# What the task requires:
When you spot the word "boxes" in a line of the data below, copy that line.

# Task data:
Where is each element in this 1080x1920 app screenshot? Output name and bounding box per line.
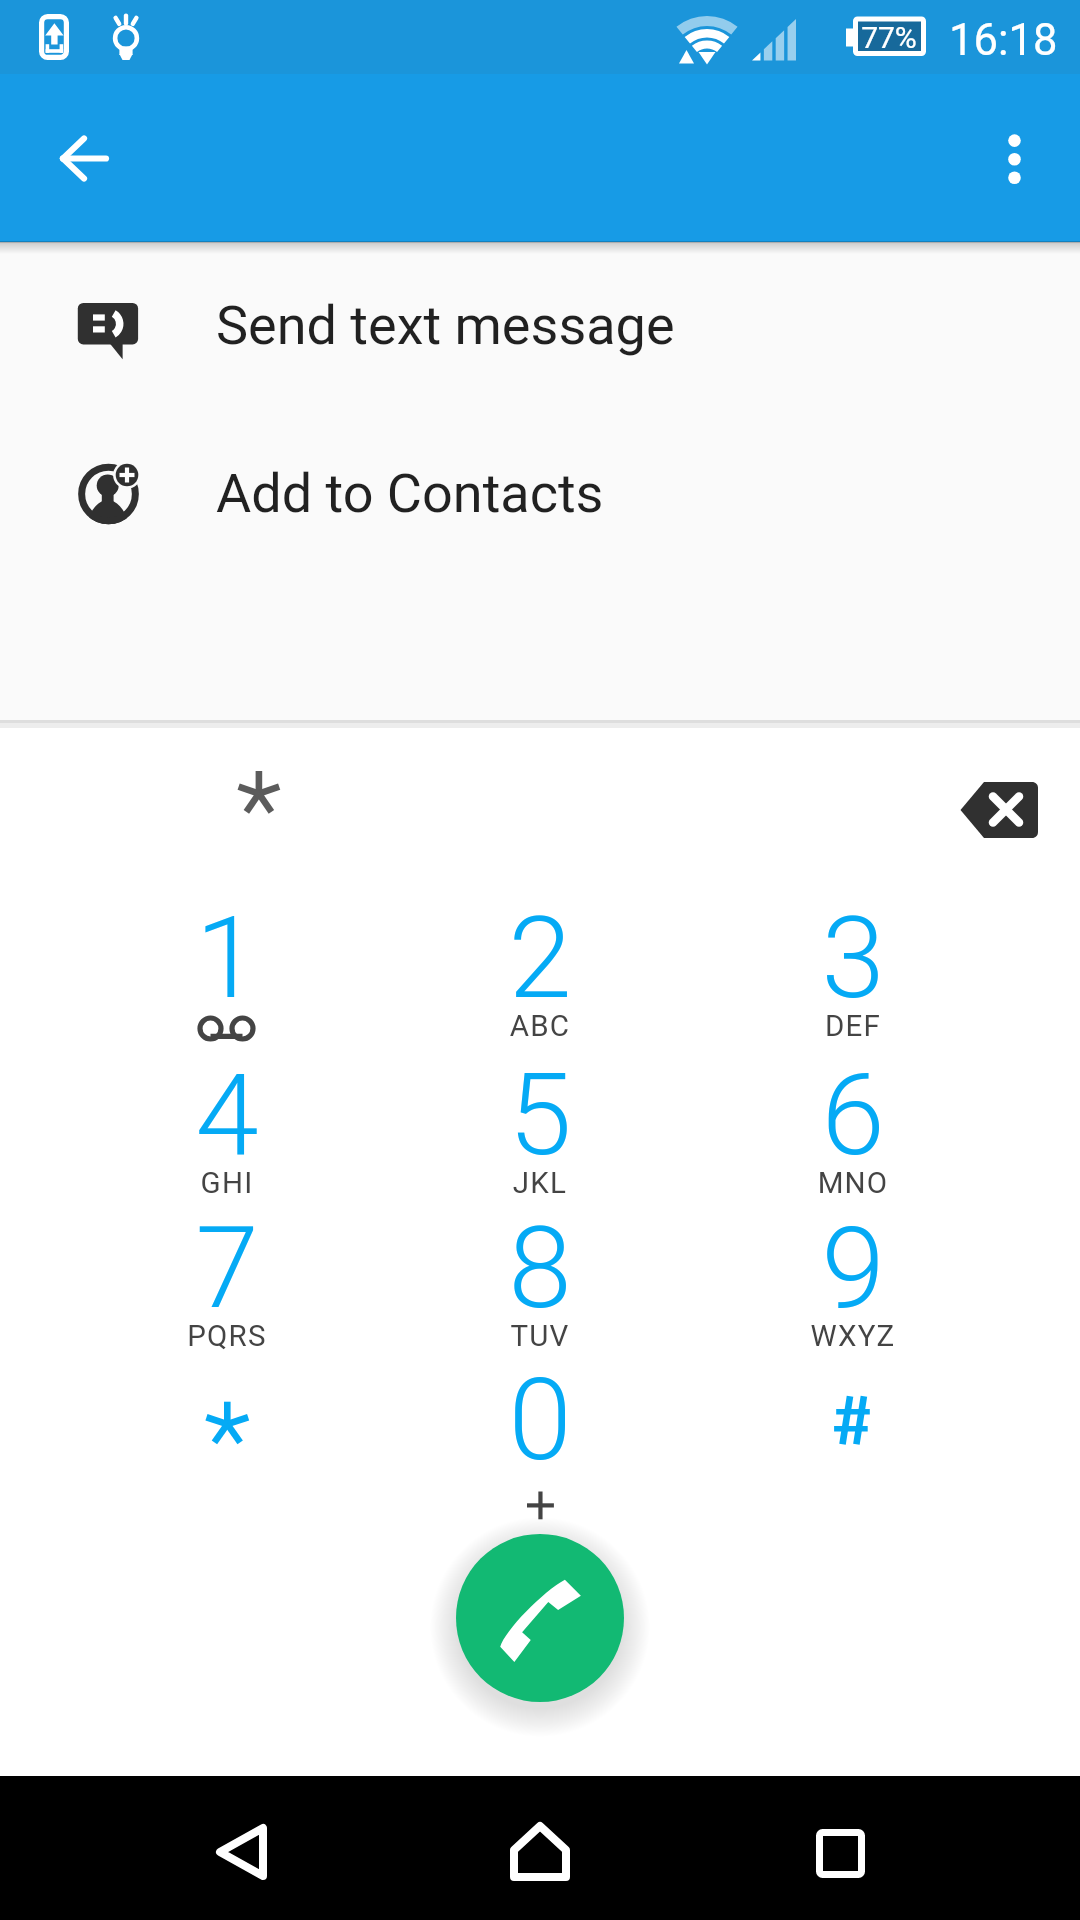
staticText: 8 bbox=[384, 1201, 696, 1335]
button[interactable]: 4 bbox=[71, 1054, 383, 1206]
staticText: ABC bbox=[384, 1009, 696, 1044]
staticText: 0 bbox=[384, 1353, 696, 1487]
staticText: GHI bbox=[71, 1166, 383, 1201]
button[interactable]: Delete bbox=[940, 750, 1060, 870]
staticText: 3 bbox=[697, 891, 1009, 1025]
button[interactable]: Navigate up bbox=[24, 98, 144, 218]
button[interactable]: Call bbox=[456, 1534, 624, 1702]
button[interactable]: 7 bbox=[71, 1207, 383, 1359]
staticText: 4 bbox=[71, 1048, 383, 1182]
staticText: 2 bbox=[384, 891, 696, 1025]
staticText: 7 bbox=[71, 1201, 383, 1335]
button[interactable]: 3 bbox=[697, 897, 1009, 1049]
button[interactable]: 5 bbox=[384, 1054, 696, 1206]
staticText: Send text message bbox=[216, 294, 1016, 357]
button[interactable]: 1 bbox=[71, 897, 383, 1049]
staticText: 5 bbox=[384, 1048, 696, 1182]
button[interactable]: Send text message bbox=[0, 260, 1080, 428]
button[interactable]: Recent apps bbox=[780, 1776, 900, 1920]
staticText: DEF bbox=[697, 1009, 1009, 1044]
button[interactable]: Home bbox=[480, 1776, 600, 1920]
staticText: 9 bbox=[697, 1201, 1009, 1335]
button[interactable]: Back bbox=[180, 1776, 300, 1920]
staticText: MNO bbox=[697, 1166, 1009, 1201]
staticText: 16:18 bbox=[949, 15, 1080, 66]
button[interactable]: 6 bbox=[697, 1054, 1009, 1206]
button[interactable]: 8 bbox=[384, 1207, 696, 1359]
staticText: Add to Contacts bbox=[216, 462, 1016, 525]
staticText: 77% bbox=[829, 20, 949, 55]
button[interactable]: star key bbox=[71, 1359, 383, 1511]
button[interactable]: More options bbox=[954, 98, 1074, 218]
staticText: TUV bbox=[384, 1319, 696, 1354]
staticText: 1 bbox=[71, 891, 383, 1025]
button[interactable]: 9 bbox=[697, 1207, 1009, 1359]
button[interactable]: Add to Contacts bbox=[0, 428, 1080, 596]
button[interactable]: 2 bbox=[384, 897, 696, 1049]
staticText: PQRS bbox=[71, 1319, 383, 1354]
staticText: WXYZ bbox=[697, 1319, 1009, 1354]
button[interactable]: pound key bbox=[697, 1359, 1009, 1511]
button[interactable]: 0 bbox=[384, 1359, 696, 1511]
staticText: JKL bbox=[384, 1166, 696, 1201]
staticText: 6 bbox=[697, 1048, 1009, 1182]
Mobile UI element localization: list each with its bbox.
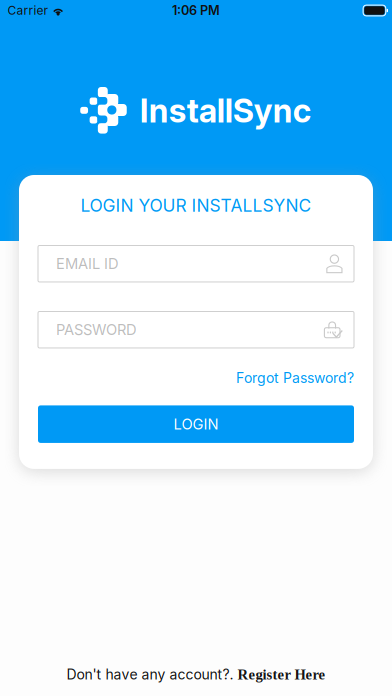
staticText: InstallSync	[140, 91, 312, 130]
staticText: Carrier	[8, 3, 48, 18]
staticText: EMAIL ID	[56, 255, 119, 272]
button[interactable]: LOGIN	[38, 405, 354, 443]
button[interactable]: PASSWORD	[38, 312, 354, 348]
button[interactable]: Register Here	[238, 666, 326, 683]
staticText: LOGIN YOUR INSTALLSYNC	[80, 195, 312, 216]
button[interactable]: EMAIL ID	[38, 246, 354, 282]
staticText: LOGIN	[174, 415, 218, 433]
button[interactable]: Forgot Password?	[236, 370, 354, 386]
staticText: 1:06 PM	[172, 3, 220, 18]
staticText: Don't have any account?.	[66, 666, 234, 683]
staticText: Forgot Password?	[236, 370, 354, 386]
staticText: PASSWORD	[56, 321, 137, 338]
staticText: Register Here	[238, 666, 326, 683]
* * *
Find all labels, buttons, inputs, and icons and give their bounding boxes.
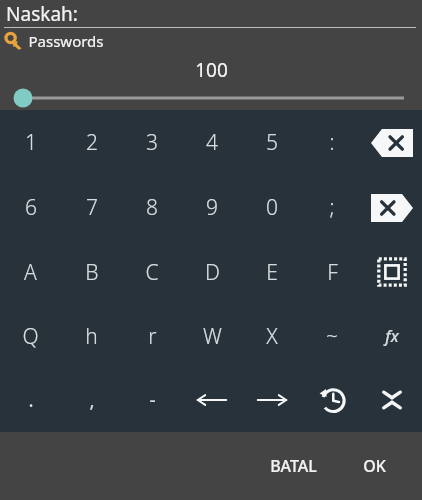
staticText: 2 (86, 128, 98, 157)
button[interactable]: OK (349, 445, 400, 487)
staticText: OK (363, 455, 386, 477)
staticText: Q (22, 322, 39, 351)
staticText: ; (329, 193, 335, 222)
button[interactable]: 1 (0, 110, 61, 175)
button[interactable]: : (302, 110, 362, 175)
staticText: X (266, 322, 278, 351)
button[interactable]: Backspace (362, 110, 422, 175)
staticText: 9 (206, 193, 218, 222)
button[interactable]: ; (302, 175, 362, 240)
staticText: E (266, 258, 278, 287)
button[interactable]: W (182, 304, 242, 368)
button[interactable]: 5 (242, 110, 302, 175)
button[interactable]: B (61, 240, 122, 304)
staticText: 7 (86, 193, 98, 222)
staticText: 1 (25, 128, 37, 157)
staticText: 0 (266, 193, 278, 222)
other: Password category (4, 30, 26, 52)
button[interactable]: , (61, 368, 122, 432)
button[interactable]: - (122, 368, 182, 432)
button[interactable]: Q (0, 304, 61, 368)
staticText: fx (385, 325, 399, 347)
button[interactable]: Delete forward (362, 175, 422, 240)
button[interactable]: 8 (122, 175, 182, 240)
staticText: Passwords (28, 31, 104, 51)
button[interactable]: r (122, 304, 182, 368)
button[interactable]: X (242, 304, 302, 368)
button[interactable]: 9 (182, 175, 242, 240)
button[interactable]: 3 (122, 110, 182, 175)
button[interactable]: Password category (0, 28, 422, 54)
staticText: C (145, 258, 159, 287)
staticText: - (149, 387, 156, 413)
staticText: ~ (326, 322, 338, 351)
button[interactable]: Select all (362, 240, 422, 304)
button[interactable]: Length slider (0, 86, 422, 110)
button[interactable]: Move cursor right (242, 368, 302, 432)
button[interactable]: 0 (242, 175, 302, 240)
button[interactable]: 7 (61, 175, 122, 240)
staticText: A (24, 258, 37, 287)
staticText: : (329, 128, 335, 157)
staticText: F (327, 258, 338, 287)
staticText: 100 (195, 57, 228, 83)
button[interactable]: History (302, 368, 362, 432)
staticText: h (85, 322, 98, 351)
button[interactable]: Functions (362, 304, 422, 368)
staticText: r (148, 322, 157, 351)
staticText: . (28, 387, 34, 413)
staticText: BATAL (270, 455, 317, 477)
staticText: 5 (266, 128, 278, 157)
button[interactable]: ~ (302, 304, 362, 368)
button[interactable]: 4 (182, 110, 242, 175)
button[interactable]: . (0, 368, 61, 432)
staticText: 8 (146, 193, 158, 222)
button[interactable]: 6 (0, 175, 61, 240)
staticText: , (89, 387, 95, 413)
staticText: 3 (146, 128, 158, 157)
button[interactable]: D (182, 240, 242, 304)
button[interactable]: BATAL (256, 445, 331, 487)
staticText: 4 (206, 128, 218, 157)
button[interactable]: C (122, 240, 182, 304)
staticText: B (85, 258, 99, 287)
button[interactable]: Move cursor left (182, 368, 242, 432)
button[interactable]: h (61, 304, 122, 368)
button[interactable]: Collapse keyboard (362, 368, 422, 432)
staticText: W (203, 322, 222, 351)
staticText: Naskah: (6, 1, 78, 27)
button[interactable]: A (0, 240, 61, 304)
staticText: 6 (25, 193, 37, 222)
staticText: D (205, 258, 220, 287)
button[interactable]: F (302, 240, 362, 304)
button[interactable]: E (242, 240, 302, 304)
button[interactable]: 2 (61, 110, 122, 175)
...
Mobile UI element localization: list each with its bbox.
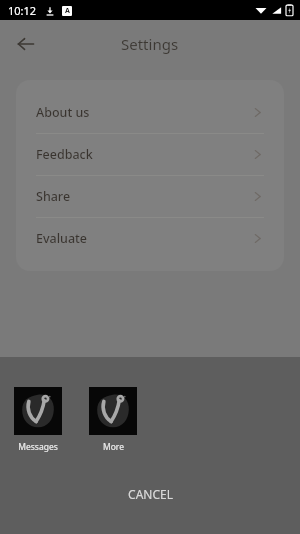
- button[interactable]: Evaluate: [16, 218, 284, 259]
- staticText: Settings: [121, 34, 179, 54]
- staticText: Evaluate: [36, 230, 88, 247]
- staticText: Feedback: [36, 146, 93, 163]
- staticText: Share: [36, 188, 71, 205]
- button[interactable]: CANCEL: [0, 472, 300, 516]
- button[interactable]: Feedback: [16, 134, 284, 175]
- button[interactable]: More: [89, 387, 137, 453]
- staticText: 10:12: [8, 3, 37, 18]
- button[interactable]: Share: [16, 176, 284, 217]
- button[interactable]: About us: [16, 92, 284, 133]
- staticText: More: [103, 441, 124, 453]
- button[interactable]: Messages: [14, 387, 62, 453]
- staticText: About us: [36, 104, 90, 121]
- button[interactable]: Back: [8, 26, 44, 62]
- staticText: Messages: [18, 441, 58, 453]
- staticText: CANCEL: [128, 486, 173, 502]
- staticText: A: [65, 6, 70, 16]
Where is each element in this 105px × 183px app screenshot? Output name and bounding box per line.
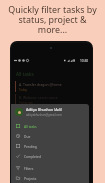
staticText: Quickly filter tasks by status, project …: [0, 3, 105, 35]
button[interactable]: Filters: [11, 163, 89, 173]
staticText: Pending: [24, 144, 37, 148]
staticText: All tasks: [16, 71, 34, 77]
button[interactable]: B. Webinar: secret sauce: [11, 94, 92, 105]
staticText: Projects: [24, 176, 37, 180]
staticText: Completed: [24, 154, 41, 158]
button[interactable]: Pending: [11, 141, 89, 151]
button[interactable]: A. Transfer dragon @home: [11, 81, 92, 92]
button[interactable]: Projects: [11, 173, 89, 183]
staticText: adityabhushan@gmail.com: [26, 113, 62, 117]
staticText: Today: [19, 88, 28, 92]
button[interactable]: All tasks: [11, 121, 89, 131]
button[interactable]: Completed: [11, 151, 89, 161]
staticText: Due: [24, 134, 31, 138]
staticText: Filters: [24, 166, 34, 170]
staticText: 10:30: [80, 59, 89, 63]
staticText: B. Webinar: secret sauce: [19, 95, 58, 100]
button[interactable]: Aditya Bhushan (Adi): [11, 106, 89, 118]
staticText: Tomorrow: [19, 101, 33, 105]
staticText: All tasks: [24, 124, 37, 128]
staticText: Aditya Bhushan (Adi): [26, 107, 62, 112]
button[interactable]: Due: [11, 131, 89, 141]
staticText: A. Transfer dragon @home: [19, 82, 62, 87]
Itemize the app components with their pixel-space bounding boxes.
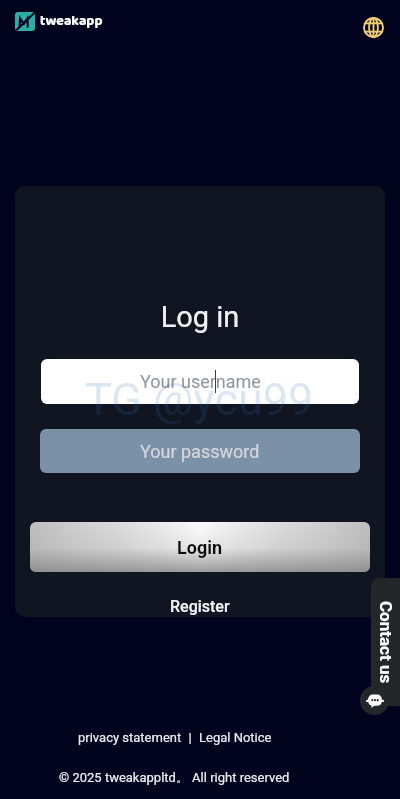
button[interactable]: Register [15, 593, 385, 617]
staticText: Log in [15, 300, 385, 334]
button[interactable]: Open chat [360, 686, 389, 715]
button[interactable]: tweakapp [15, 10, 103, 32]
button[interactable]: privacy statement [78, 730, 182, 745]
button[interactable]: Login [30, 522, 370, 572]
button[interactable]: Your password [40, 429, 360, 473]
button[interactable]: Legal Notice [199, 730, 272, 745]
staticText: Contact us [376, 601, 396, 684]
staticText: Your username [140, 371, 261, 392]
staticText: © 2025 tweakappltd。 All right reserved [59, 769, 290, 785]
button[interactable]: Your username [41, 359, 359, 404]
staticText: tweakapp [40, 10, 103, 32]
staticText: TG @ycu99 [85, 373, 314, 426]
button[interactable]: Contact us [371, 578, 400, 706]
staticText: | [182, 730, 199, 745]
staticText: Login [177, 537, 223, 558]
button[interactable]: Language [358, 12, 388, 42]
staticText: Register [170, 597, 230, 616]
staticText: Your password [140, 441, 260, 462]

# Finished task:
Find all labels, buttons, inputs, and icons and give their bounding boxes.
Itemize the app components with their pixel-space bounding boxes.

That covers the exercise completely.